These are just the basic UI classes. Find the TUIControl in our class hierarchy diagram and look at all it's descendants to discover more:)

2. Using the 2D controls

You simply create an instance of any class you like, and add it as a children of Window.Controls, CastleControl.Controls or another (parent) TUIControl. Note that TUIControl is a descendant of the standard TComponent property, so you can use the standard "ownership" mechanism to take care of freeing the UI control. In simple cases, you can make the Application or Window a parent of your UI control.

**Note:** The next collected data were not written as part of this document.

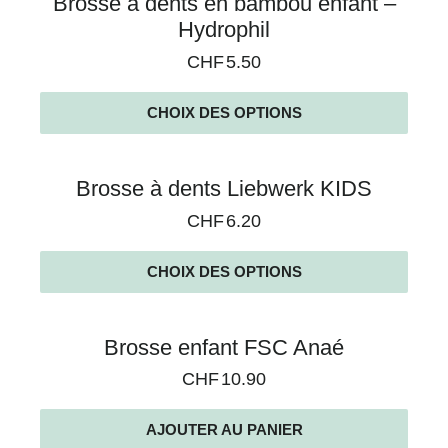
Brosse à dents en bambou enfant –
Hydrophil
CHF
5.50
CHOIX DES OPTIONS
Brosse à dents Liebwerk KIDS
CHF
6.20
CHOIX DES OPTIONS
Brosse enfant FSC Anaé
CHF
10.90
AJOUTER AU PANIER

An example below shows a simple button and a label:

uses CastleWindow, CastleUIControls, CastleControls;
  Window: TCastleWindow;
  MyLabel: TCastleLabel;
  MyButton: TCastleButton;
  Window := TCastleWindow.Create(Application);
  MyButton := TCastleButton.Create(Application);
  MyButton.Caption := 'Click me!';
  MyButton.Anchor(vpBottom, 10);
  MyLabel := TCastleLabel.Create(Application);
  MyLabel.Caption := 'Click on the button!';
  { position label such that it's over the button }
  MyLabel.Anchor(vpBottom, 10 + MyButton.CalculatedHeight + 10);

Remember that at any time, you can add and remove the controls. You can also make a control temporarily "not existing" (not visible, not handling inputs and so on — just like it would not be present on the controls list at all) by flipping it's Exists property.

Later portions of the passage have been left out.